I'm wondering if anyone else had an experience like this with puppy class? Should we find another type of trainer, or just one who does private sessions and we can slowly work up to other dogs as distractions instead of being in a room with multiple dogs from the start? We are honestly considering dropping out of the class even though we've already paid, as it seems to be only harming her mental state and she is not learning anything. We're worried we've already damaged her and it will be harder to be able to bring her to places with us in the future.

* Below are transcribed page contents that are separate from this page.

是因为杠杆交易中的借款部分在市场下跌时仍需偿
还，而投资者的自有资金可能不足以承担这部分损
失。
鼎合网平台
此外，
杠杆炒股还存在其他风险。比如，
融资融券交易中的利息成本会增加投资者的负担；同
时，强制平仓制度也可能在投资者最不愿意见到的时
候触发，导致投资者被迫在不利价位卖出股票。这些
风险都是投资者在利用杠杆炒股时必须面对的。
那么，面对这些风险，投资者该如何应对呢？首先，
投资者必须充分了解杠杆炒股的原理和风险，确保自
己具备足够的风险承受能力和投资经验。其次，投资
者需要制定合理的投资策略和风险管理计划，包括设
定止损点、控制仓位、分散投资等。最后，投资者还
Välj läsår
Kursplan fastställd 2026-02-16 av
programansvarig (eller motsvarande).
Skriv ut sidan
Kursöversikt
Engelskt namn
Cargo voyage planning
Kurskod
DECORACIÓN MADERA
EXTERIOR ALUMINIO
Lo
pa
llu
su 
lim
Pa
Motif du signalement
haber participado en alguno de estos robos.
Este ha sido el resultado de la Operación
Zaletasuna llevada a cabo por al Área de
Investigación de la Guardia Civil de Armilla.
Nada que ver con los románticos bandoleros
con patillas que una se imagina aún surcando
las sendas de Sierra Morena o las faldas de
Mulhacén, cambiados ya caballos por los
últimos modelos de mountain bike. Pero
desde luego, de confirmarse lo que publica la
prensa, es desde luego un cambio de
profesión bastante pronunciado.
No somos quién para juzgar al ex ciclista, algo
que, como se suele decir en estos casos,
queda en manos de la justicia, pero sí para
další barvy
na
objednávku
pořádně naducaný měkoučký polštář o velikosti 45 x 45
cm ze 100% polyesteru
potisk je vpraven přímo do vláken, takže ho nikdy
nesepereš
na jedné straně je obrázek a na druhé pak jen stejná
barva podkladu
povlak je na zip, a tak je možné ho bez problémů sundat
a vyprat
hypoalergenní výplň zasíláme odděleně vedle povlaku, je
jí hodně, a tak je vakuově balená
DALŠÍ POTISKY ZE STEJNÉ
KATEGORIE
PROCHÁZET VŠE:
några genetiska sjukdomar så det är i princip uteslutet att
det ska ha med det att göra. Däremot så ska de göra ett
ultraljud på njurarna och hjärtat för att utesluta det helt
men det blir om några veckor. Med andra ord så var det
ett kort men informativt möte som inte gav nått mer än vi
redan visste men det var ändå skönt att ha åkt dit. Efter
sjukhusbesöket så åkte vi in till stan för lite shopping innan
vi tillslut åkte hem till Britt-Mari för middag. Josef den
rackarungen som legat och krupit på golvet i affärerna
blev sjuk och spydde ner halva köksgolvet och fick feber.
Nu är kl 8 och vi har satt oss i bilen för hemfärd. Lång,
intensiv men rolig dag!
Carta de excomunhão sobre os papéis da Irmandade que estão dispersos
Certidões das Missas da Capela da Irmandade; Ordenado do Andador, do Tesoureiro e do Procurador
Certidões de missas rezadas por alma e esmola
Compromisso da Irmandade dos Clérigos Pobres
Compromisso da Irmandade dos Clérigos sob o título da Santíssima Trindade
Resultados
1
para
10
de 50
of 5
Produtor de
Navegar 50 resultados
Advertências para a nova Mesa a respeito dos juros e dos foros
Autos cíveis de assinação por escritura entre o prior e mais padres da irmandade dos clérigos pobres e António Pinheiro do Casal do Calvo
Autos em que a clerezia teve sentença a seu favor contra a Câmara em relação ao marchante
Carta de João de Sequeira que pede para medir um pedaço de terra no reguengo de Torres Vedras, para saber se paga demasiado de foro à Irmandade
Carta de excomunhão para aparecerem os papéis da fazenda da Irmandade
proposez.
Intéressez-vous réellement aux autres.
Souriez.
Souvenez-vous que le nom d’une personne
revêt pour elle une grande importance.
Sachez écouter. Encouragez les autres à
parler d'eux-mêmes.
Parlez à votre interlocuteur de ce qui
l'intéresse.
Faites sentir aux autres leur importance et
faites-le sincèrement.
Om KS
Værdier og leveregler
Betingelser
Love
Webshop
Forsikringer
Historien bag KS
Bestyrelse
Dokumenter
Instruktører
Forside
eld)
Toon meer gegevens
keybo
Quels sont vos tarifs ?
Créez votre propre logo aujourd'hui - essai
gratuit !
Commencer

Any advice would be appreciated, thanks guys!


----------



## Frida010 (Apr 24, 2020)

Hahaha ohh this reminds me soo much of my first puppy classes. I remember Fred was so excited and had no focus at all. She wouldn’t react to her own name and I couldn’t get her to sit or focus. I felt exactly the same as you did. All these other puppies were so much better behaved. But you’ll quickly realize you have a Vizsla. Their energy is something else, and in puppy class is when you first realize that. Once they learn to focus, you’ll be top of the class, because they’re so eager to learn and work with you. Just give it a few more weeks of bonding and getting used to puppy classes. You could try and skip the 10 minutes play time, and focus on getting your dog to calm down and watch from a distance. I’m not a fan of puppy playtime with a lot of puppies.

Focus on trying to grab her focus (“look at me” / “name”) with great treats, we used dried fish (smells nice). But you’ll have to train it af least 3 times a day for 5 minutes for it to start working. Once you can get her to focus on you with other dogs around, things will quickly change for you guys. You can start at home (no distractions) and move outside, then puppy class as your ultimate challenge. But you’ll have to practice at home and during walks during the week. 

When Fred turned one we took her to hunting classes and encounter she exact same situation again. She was so excited so couldn’t focus at all. I was so frustrated. Fast forward to a few weeks later and she was at the top of her class again. You’ll learn soon how to channel that energy, once you get focus you’re going to rock it!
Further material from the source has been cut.